8. Last and certainly the least, my name is cbs, lowercase, lower class, an old man, yes ma'am, a grownup, no ma'am. And as I say thank you for coming, enjoy if you must, I will declare, too: let the bloggings begin.


Let me not advertise myself
In various things I do -
but let my deeds fit your desire,
that your will may come through.
O for your true peace is my longing,
and your dear image's belonging.
Within my heart of lotus petal
may your shield be found.
Yield up my arrogance to tears.
Let all my pride be drowned.


- Rabindranath Tagore
Gitanjali

Tuesday, July 22, 2003

II. P R O b L O G U E

"It's a rule of life that we can, and should, learn from everyone. There are solemn and serious things we can learn from quacks and crooks, there are philosophies taught us by fools, there are lessons in faithfulness and justice brought to us by chance and by those we chance to meet. Everything is in everything."

- Fernando Pessoa
(as Bernardo Soares)
The Book of Disquiet
Text 357

______________________________


Here's a little story: In a park specked by thousands of mangrove islands, a park ranger was lecturing about an example of nature's cycle.
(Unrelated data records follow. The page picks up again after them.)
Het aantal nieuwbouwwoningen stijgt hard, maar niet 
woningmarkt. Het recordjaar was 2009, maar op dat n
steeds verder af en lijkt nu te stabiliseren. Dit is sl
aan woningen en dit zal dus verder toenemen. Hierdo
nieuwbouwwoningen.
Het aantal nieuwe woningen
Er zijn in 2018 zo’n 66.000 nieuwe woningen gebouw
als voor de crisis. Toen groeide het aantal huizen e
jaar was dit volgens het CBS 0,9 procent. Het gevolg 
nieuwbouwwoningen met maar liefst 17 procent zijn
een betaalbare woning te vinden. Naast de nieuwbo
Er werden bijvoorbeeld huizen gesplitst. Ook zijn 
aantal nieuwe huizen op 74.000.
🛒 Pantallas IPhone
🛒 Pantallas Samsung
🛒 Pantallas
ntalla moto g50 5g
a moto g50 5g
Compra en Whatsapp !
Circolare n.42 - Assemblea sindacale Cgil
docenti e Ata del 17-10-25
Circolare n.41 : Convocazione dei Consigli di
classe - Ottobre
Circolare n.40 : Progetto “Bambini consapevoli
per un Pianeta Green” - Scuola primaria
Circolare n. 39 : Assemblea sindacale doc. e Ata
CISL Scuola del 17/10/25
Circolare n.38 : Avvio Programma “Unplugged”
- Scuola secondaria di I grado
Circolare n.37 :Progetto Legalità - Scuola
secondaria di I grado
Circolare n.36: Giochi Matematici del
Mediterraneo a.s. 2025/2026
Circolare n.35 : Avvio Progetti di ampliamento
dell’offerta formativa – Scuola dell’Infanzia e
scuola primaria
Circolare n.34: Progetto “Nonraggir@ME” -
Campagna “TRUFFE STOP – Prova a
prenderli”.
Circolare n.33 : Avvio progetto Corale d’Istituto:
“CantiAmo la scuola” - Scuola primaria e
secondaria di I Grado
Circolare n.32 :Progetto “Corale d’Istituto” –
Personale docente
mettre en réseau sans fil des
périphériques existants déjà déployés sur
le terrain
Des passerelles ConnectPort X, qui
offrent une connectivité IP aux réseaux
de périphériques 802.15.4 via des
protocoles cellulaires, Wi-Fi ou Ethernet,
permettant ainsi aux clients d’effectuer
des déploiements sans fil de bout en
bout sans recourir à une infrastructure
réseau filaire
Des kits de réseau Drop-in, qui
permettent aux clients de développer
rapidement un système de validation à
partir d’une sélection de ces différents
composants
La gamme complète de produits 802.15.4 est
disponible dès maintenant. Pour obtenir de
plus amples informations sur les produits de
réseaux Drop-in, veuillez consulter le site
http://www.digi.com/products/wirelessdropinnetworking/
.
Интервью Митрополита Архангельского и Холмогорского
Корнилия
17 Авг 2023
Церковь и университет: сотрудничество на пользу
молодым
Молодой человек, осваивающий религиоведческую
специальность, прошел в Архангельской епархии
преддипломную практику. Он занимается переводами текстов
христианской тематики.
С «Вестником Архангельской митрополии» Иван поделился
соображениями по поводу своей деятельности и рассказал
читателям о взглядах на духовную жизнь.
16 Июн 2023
Holding aloft a tiny seedling, he said, This is a mangrove seed, In time this seed will give birth to a mangrove tree, And in time, the mangrove trees will give birth to a mangrove island, Each of those islands you see now was, in the beginning, like this one tiny seedling.

Some parallelisms resonate louder than others. Like my parallel cycle. As I started doing the blog-rounds in the Internet, I possessed a seed of curiosity. When I signed those bloggers' guestbooks, my seed, albeit slowly, gave birth to a tree of friendship. Communication is a great fertilizer of friendships; in time, the tree of friendship gave birth to an island. This blog is my island, sharing the warm waters with thousands of other blog islands.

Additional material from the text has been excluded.